In a statement sent to TheCable Lifestyle on Friday, Awogbenle said the 10-chapter project harped on the imperative of visioning, leadership, youth participation, and active citizenship.

According to him, the book was inspired by his years of introspection on how he thinks Nigeria can pull back from the brinks in the face of the present uncertainty and endless agitation.

Awogbenle said he is convinced that what Nigeria needs is a new vision, not secession or division.


“In the book, I have taken a philosophical approach at reimagining Nigeria and its future. I argued that Nigeria has struggled with development over the years because of the absence of a binding national vision, which is the minimal and irreducible promise of a country to its people regardless of their identity, creed, ethnicity, circumstance of birth and social status,” he said.

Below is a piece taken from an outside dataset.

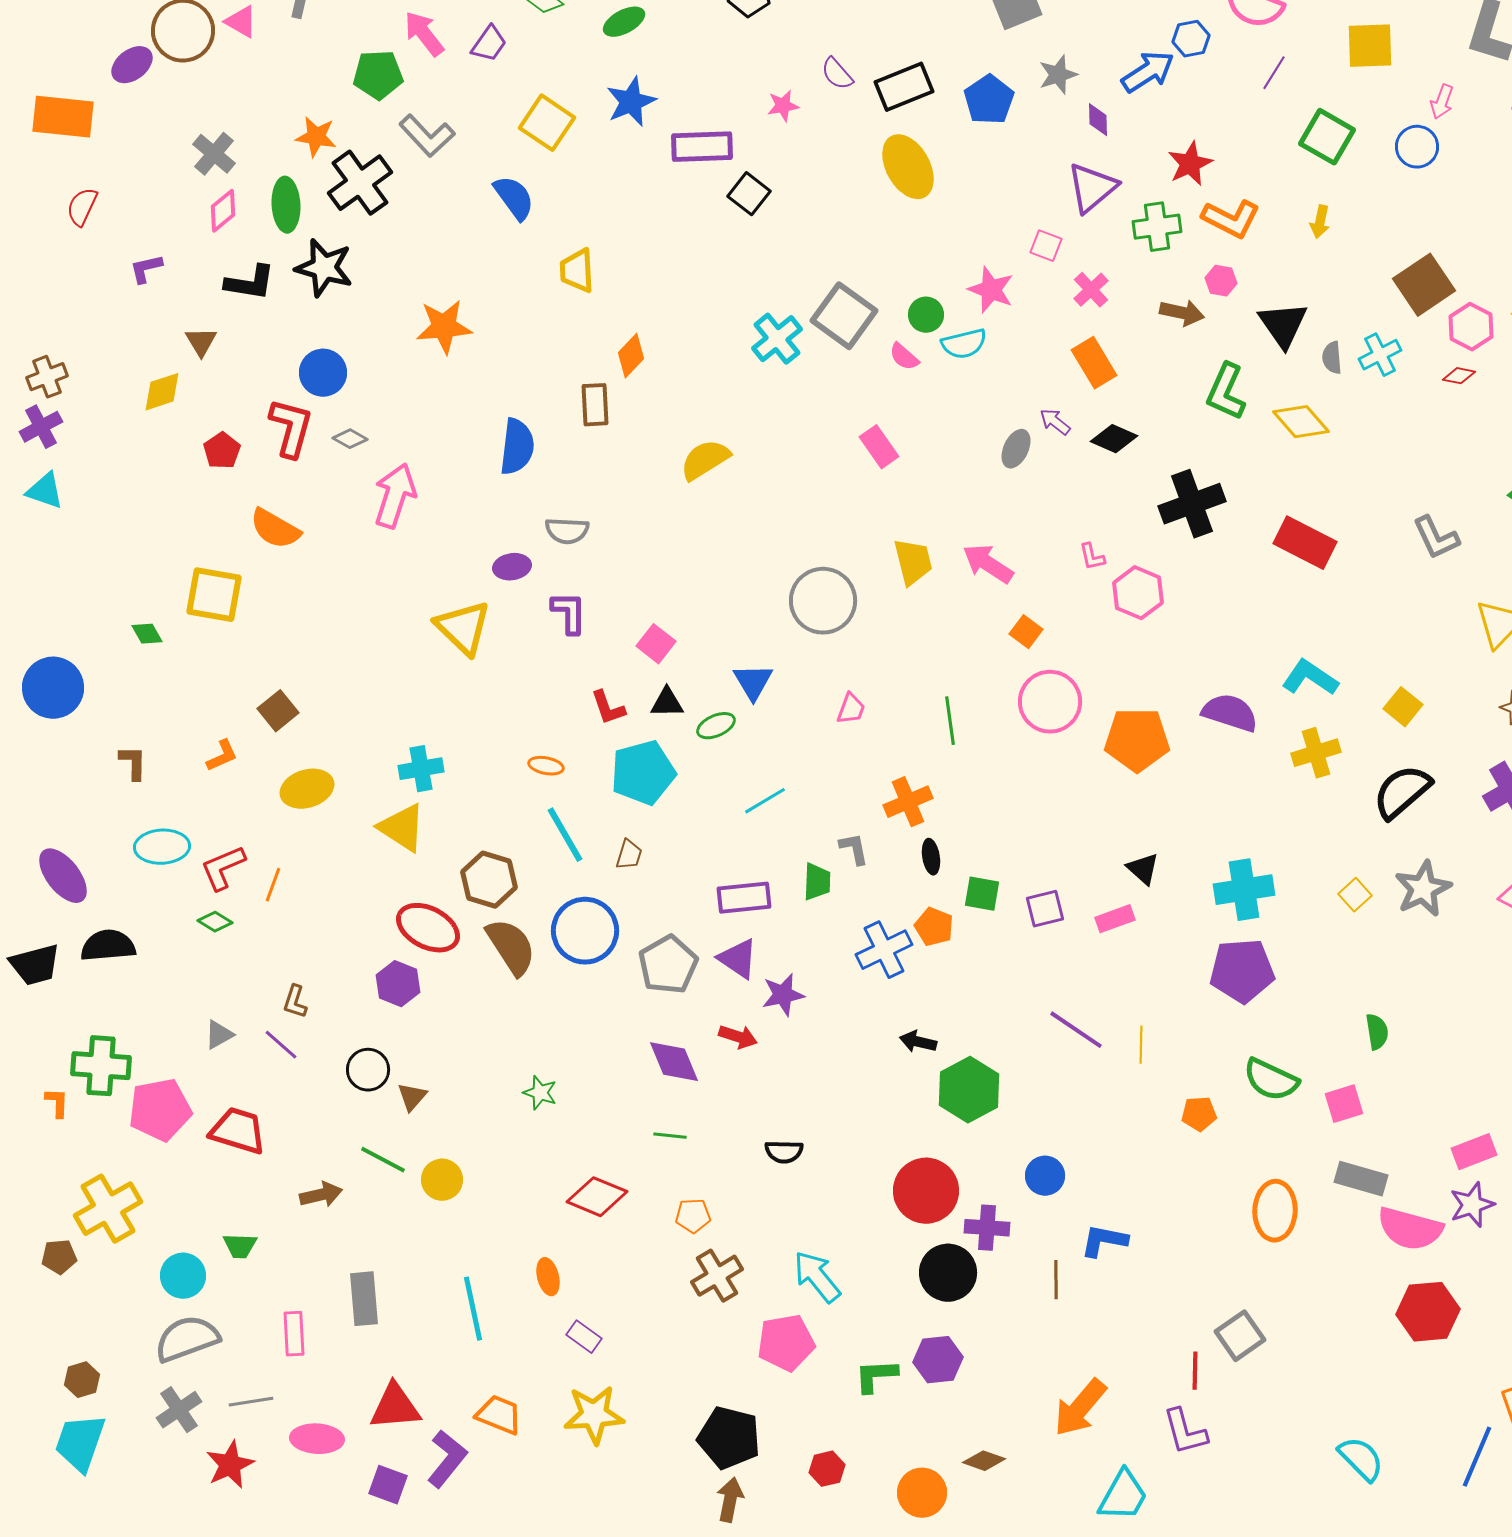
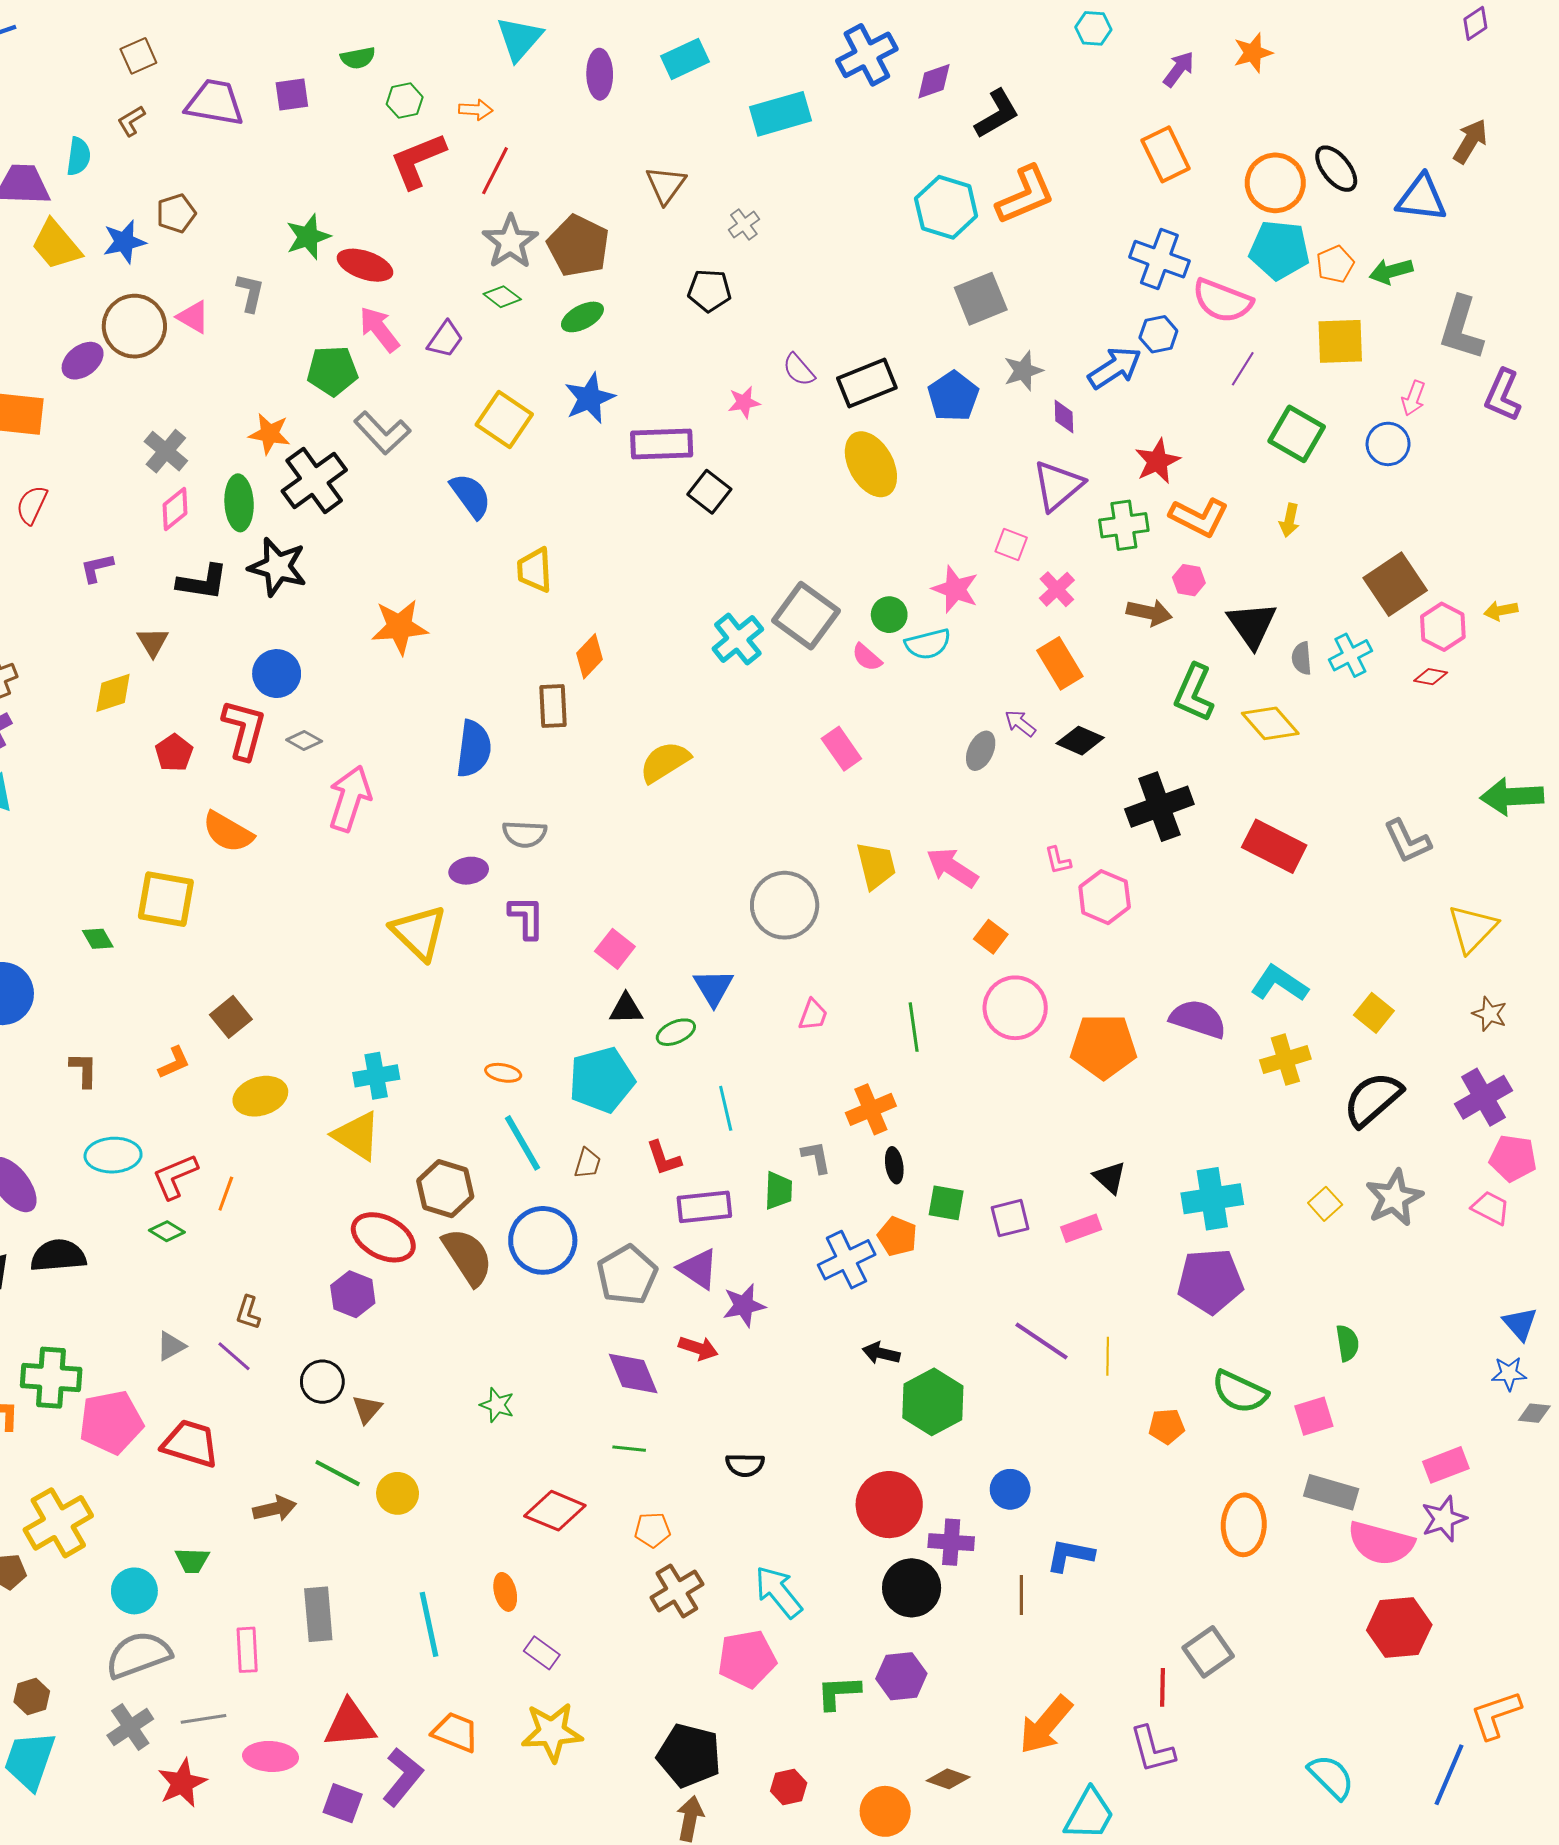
red L-shape: (608, 708) -> (664, 1158), moved
cyan line: (765, 801) -> (726, 1108), turned -72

“For some countries, the vision was the result of a well-thought-out decision, for others, it was circumstantial, but at some point in their evolution, there were either defining words of promise or events that have shaped the evolution and progression of most nation.”

Seun Awogbenle

He added said the book, which was foreword by Simon Kolawole, founder/CEO of Cable Newspaper Ltd, offers useful insights on how countries such as Singapore and the US became successful through calculated vision even without natural resources.


“I have proposed three planks (prosperity, protection, and liberty). I believe that for Nigerians to have a connection with the country, beyond their certificate of birth, ancestry and origin, there must be a state promise that guarantees citizens prosperity, protection, and liberty,” he said.

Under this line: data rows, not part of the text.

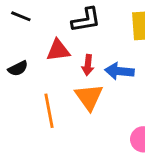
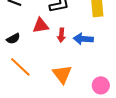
orange triangle: (89, 97) -> (62, 74), moved
orange line: (49, 111) -> (20, 67), moved, turned -35

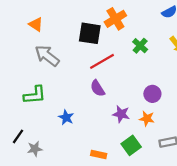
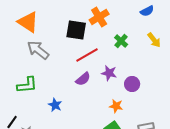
orange triangle: (36, 24) -> (28, 22), size x1.6
purple semicircle: (98, 88) -> (83, 79), turned -98
purple star: (121, 114) -> (109, 73), moved
orange star: (147, 119) -> (116, 106), moved

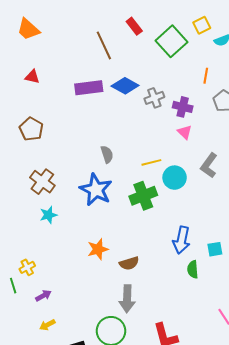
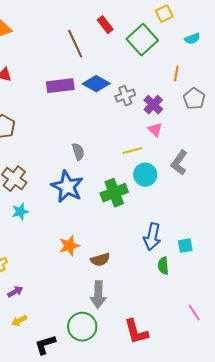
yellow square: (202, 25) -> (164, 14), moved
purple cross: (183, 107) -> (153, 105), turned 30
yellow line: (151, 162) -> (132, 151), moved

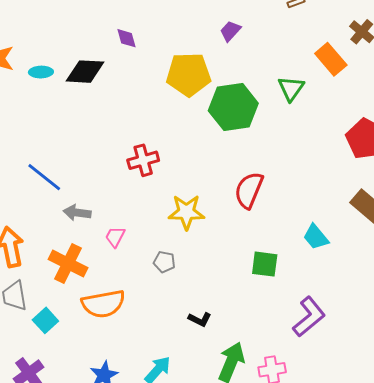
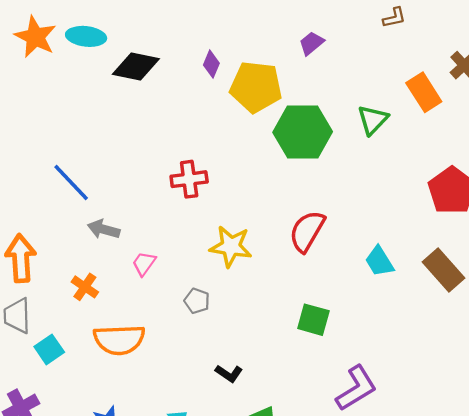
purple diamond: (127, 38) -> (211, 64), moved, turned 30
cyan ellipse: (41, 72) -> (86, 36), moved, size x1.4
cyan trapezoid: (316, 237) -> (379, 261), moved
orange cross: (68, 263) -> (85, 287), size x0.6

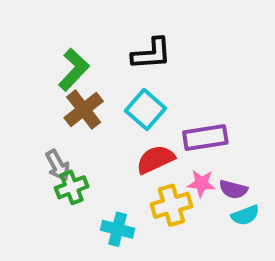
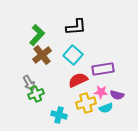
cyan semicircle: (245, 215) -> (106, 108), moved

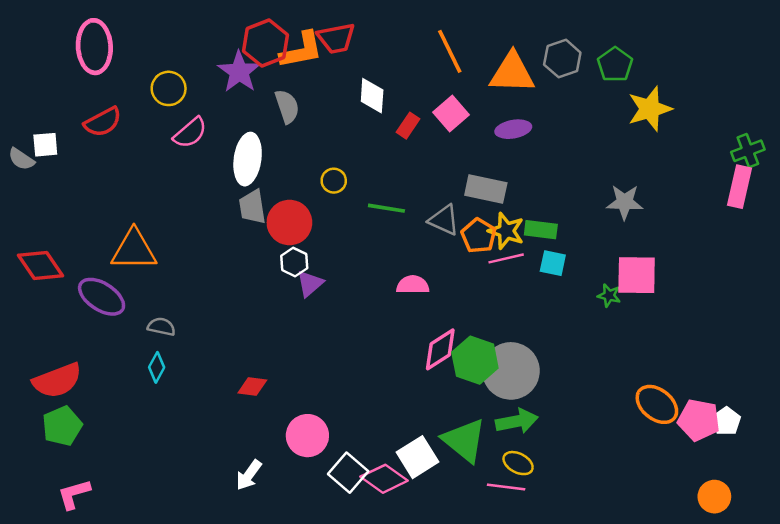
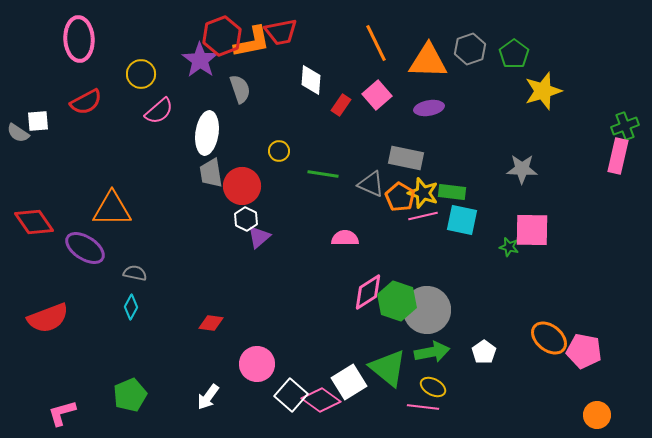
cyan square: (553, 263) -> (462, 220), size x1.4
white pentagon: (726, 421) -> (484, 352), moved
green pentagon: (62, 426) -> (130, 395), moved

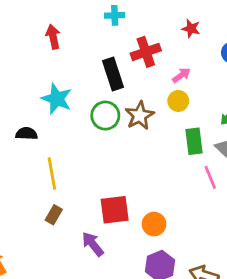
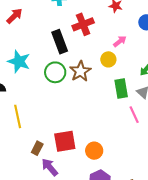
red arrow: (53, 37) -> (15, 16), turned 60
pink arrow: (181, 75) -> (120, 41), moved
brown rectangle: (54, 215) -> (37, 148), moved

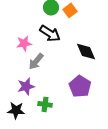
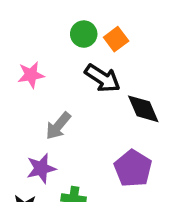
black arrow: (50, 33) -> (102, 78), moved
pink star: (24, 43) -> (31, 75), moved

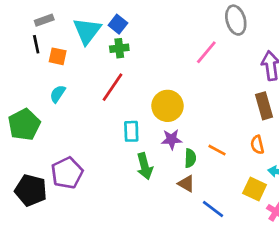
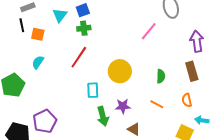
blue square: (118, 24) -> (83, 10), turned 32
cyan triangle: (87, 31) -> (60, 15), size x0.7
purple star: (172, 139) -> (123, 106), moved
green semicircle: (190, 158) -> (161, 76), moved

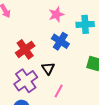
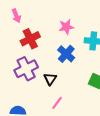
red cross: (25, 49) -> (30, 39), moved
purple cross: (26, 81) -> (26, 69), moved

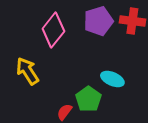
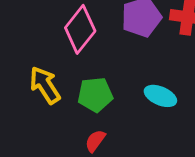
green pentagon: (88, 99) -> (95, 95), moved, turned 30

According to Awogbenle, the book also emphasised the place of active citizenship in driving positive change in Nigeria since they are mostly affected by the consequence of leadership and government.

On his part, Kolawole described the book as a “significant project, seeking to infuse vision, passion, and common sense into the quest for Nigeria’s greatness.”

Similarly, Tope Fasua, Nigerian economist, who wrote the blurb of the book, said the project is “worthy of every minute immersed in it even at a time when time has become incredibly valuable.”